Torturar um corpo é bem menos eficiente do que moldar uma mente. É por isso que a comunicação é uma potência. O pensamento coletivo (que não é a soma dos pensamentos individuais em interação, mas sim um pensamento que absorve e difunde tudo no conjunto da sociedade) elabora-se dentro do campo da comunicação. Pois é justamente deste campo específico que vêm as imagens, as informações, as opiniões; além disso, é também por meio de mecanismos comunicacionais que a experiência se difunde e se transmite em nível coletivo.
Tudo isso se aplica com maior força às nossas sociedades, que são perpassadas em todos os níveis pelas redes de comunicação, do global ao local e do local ao global. Em consequência disso, as relações com o poder dominante – um elemento constitutivo de toda sociedade e que determina suas evoluções – vêm sendo sempre mais articuladas dentro da esfera da comunicação.
Na sociedade contemporânea, a política adquire imediatamente uma dimensão midiática. A matéria do sistema político e até mesmo as decisões que dele emanam são pauta para os veículos de comunicação, que buscam obter o apoio dos cidadãos ou, ao menos, atenuar sua hostilidade.
Isso não significa que o poder esteja incondicionalmente nas mãos da mídia, nem que o público decida em função do que esta lhe sugere. Há muito tempo as pesquisas em comunicação vêm demonstrando o quanto o público é ativo, e não passivo.
Além do mais, os veículos de comunicação são dotados de sistemas de controle da sua capacidade em influenciar o público. Em primeiro lugar e acima de tudo, são empresas submetidas aos imperativos da rentabilidade, que têm a obrigação de gerar audiência ou de ampliar a sua difusão. Em geral são diversificados, competitivos e devem se manter tão críveis quanto os seus concorrentes. Não raro, eles impõem a si mesmos, outras obrigações em termos de ética profissional ou jornalística (mediadores, comitês de ética etc.). Portanto, um veículo de comunicação não está simplesmente devotado à distorção ou à manipulação da informação.
Contudo, importa focarmos a nossa atenção em duas tendências. Primeiro, a do jornalismo militante, engajado, do veículo de comunicação como ferramenta ideológica.

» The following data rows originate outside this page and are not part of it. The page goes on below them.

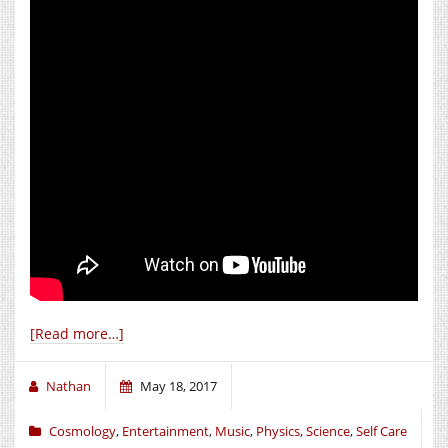
[Read more…]
Nathan
May 18, 2017
Cosmology
,
Entertainment
,
Music
,
Physics
,
Science
,
Self Care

Por muito tempo isso foi considerado como um obstáculo que conduzia o veículo a perder suas qualidades de “objetividade”, e, portanto, os seus compradores. Assim, praticamente todos os jornais que se apresentam como “órgãos de partido” desapareceram ou enfrentam graves crises de difusão. Mas as coisas parecem ter mudado; a postura militante ou o engajamento ideológico pode tornar-se um modelo muito rentável. Por exemplo, a Fox News, um dos principais canais de televisão dos Estados Unidos (filial da News Corp que pertence a Rupert Murdoch), conquistou uma parcela importante da audiência estadunidense apoiando sem qualquer preocupação com a objetividade as teses neoconservadoras favoráveis à invasão do Iraque em 2003.
A segunda tendência, que pode ser observada atualmente, reside na perda de autonomia dos jornalistas profissionais em relação aos seus empregadores. É aí que se decide grande parte do jogo complexo das manipulações midiáticas.

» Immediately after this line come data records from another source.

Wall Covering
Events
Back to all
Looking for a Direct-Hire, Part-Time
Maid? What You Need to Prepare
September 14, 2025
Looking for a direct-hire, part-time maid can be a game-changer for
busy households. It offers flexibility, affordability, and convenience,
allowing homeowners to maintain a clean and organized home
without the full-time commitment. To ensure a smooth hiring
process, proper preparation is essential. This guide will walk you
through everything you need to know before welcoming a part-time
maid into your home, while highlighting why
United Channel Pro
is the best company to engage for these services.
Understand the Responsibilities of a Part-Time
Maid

Um estudo tentou explicar que, em meados de 2004, 40% dos estadunidenses1 ainda acreditavam que Saddam Hussein e a Al Qaeda trabalhavam juntos e de modo entrosado, e que havia armas de destruição em massa no Iraque. E isso, um ano depois que todas as provas do contrário tivessem sido detalhadas. Esse estudo evidenciou as conexões entre a máquina de propaganda da administração Bush e as produções do sistema midiático. E demonstrou que certas manipulações ocorreram sem que tivesse censura nem qualquer ordem direta para distorcer o noticiário.
Entretanto, essa é apenas a parte mais visível do iceberg. Isso porque a influência mais determinante que a mídia exerce sobre a política não decorre do que é publicado, mas sim do que deixa de sê-lo. Do que é ocultado, deixado na moita. A atividade midiática baseia-se numa dicotomia: o que existe na mente do público é apenas o que existe através da mídia. A sua potência fundamental reside então na faculdade de ocultar, de mascarar, de condenar à inexistência pública.
A necessidade de existir midiaticamente para existir politicamente induz uma relação orgânica com a linguagem midiática, que é encontrada tanto na televisão quanto no rádio, na imprensa escrita ou na Internet. E os veículos de comunicação utilizam um jargão específico.
A mais simples e a mais poderosa das mensagens midiáticas é a imagem. E a mais simples das mensagens em imagens sempre foi o rosto. Existe um vínculo orgânico entre a midiatização da política, a personalização da mídia e a personalização da política. Quando tudo resvala numa vida política baseada nas querelas de pessoas e de imagens e nas manipulações midiáticas, os programas políticos perdem da sua importância, já que ninguém se refere a eles – os cidadãos deixam de atribuir-lhes qualquer importância (provavelmente com razão, aliás).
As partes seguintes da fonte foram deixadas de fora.